= Embedment =

Embedment is a phenomenon in mechanical engineering in which the surfaces between mechanical members of a loaded joint embed. It can lead to failure by fatigue as described below, and is of particular concern when considering the design of critical fastener joints.

==Mechanism==
The mechanism behind embedment is different from creep. When the loading of the joint varies (e.g. due to vibration or thermal expansion) the protruding points of the imperfect surfaces will see local stress concentrations and yield until the stress concentration is relieved. Over time, surfaces can flatten an appreciable amount in the order of thousandths of an inch.

==Consequences==
In critical fastener joints, embedment can mean loss of preload. Flattening of a surface allows the strain of a screw to relax, which in turn correlates with a loss in tension and thus preload. In bolted joints with particularly short grip lengths, the loss of preload due to embedment can be especially significant, causing complete loss of preload. Therefore, embedment can lead directly to loosening of a fastener joint and subsequent fatigue failure.
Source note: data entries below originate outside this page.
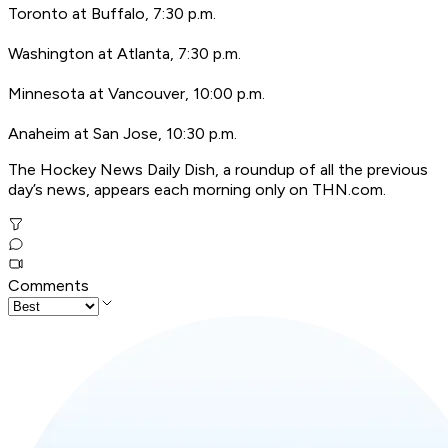
Toronto at Buffalo, 7:30 p.m.
Washington at Atlanta, 7:30 p.m.
Minnesota at Vancouver, 10:00 p.m.
Anaheim at San Jose, 10:30 p.m.
The Hockey News Daily Dish, a roundup of all the previous
day’s news, appears each morning only on THN.com.
Comments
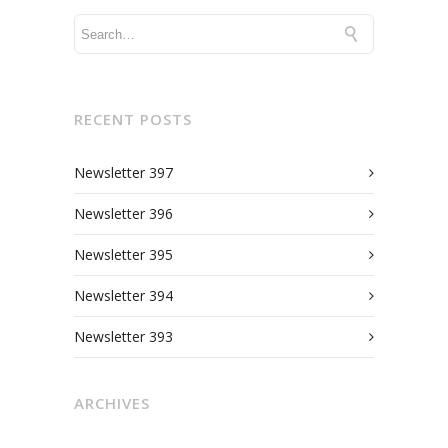
RECENT POSTS
Newsletter 397
Newsletter 396
Newsletter 395
Newsletter 394
Newsletter 393
ARCHIVES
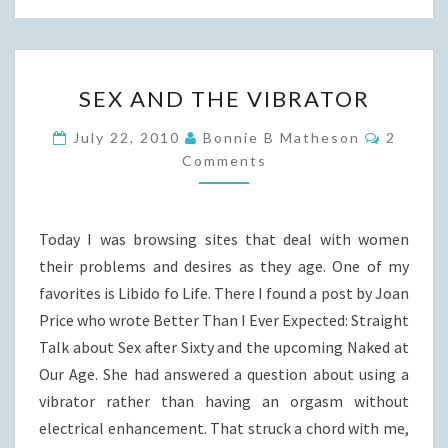
SEX
SEX AND THE VIBRATOR
AND
THE
Commen
July 22, 2010
Bonnie B Matheson
2
VIBRATOR
Comments
Today I was browsing sites that deal with women
their problems and desires as they age. One of my
favorites is Libido fo Life. There I found a post by Joan
Price who wrote Better Than I Ever Expected: Straight
Talk about Sex after Sixty and the upcoming Naked at
Our Age. She had answered a question about using a
vibrator rather than having an orgasm without
electrical enhancement. That struck a chord with me,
In bolted joints, most of the embedment occurs during torquing. Only embedment that occurs after installation can cause a loss of preload, and values of up to 0.0005 inches can be seen at each surface mate, as reported by SAE.

==Prevention and solutions==
Embedment can be prevented by designing mating surfaces of a joint to have high surface hardness and very smooth surface finish. Exceptionally hard and smooth surfaces will have less susceptibility to the mechanism that causes embedment.

In most cases, some degree of embedment is inevitable. That said, short grip lengths should be avoided. For two bolted joints of identical design and installation, except the second having a longer grip length, the first joint will be more likely to loosen and fail. Since both joints have the same loading, the surfaces will experience the same amount of embedment. However, the relaxation in strain is less significant to the longer grip length and the loss in preload will be minimized. For this reason, bolted joints should always be designed with careful consideration for the grip length.

If a short grip length can not be avoided, the use of conical spring washers (Belleville washers or disc springs) can also reduce the loss of bolt pre-load due to embedment.